According to leaks from the yet to be released report, the panel highlighted the impacts of Saudi-led bombing on civilian areas, the accumulation of arms in the country and the Saudi blockade of ships, which it argued is preventing much needed humanitarian aid from entering Yemen.

© REUTERS / Abduljabbar ZeyadFirefighters attempt to extinguish a fire at a foodstuff storage facility destroyed by a Saudi-led air strike in Yemen's Red Sea port city of Houdieda January 6, 2016.
Firefighters attempt to extinguish a fire at a foodstuff storage facility destroyed by a Saudi-led air strike in Yemen's Red Sea port city of Houdieda January 6, 2016. - Sputnik International
Firefighters attempt to extinguish a fire at a foodstuff storage facility destroyed by a Saudi-led air strike in Yemen's Red Sea port city of Houdieda January 6, 2016.

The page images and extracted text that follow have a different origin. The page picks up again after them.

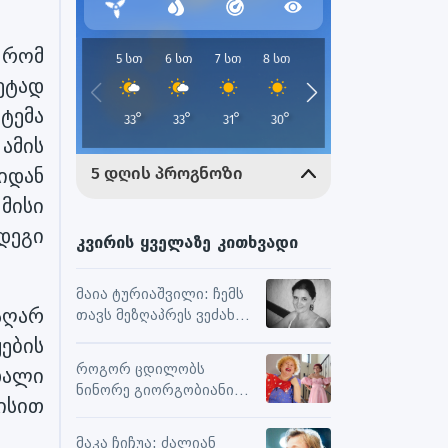
 რომ
ეტად
ტემა
 ამის
იდან
მისი
დეგი
კვირის ყველაზე კითხვადი
მაია ტურიაშვილი: ჩემს
აღარ
თავს მეზღაპრეს ვეძახი,
ეს მეხმარება
ების
ურთიერთობებსა და
როგორ ცდილობს
ხალი
შემოქმედებით
ნინორე გიორგობიანი
მუშაობაში
ისით
ცხოვრებისგან
მაქსიმალური
მაკა ჩიჩუა: ძალიან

"The [Saudi] coalition's targeting of civilians through airstrikes, either by bombing residential neighborhoods or by treating the entire cities of Sa'dah and Maran as military targets, is a grave violation of the principles of distinction, proportionality and precaution," the report says.

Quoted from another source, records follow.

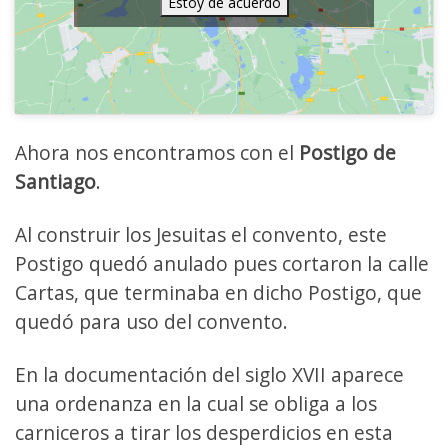
Estoy de acuerdo
Ahora nos encontramos con el
Postigo de
Santiago
.
Al construir los Jesuitas el convento, este
Postigo quedó anulado pues cortaron la calle
Cartas, que terminaba en dicho Postigo, que
quedó para uso del convento.
En la documentación del siglo XVII aparece
una ordenanza en la cual se obliga a los
carniceros a tirar los desperdicios en esta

"In certain cases, the Panel found such violations have been conducted in a widespread and systematic manner."

The report also raised concerns over the actions of warring parties, saying that civilians in Yemen were suffering as a result of tactics that "constitute the prohibited use of starvation as a method of warfare."

The conflict, which has resulted in the deaths of more than 5,800 people — including 2,800 civilians — since March last year, was also allowing militant groups like Daesh to expand their influence in Yemen, according to the UN panel of experts.

Report: Airstrikes on Civilians and Human Shields

Saudi Arabia has been widely criticized for its role in the Yemen conflict, with Riyadh accused of breaching international law on numerous occasions through its use of airstrikes.

The UN panel estimated that 60 percent of civilian casualties were caused by coalition airstrikes, with a number of strikes attacking "camps for internally displaced people and refugees; civilian gatherings, including weddings; civilian vehicles, including buses; civilian residential areas; medical facilities; schools; mosques; markets, factories and food storage warehouses."

The report also "documented 119 coalition sorties relating to violations of international humanitarian law," including "three alleged cases of civilians fleeing residential bombings and being chased and shot at by helicopters."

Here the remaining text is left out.